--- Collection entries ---
======
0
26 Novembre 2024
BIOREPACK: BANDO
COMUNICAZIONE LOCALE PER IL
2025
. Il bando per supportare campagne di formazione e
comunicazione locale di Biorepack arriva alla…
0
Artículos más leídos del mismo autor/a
======
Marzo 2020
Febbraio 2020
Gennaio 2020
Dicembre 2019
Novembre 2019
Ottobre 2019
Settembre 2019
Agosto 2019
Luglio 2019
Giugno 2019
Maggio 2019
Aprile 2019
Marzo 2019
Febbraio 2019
======
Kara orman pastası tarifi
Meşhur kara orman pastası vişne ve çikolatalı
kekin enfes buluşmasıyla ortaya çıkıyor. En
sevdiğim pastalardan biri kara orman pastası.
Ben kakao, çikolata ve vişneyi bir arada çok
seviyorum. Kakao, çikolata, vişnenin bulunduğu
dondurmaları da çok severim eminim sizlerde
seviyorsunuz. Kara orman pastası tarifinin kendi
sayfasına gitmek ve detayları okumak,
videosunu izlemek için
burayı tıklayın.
======
--- DIRECTIONS ---
From the entries above, give again exactly the lines running from the line with "seviyorsunuz. Kara orman" to the line with "burayı tıklayın."; include both of those lines.

--- RESPONSE TO THE EXERCISE ---
seviyorsunuz. Kara orman pastası tarifinin kendi
sayfasına gitmek ve detayları okumak,
videosunu izlemek için
burayı tıklayın.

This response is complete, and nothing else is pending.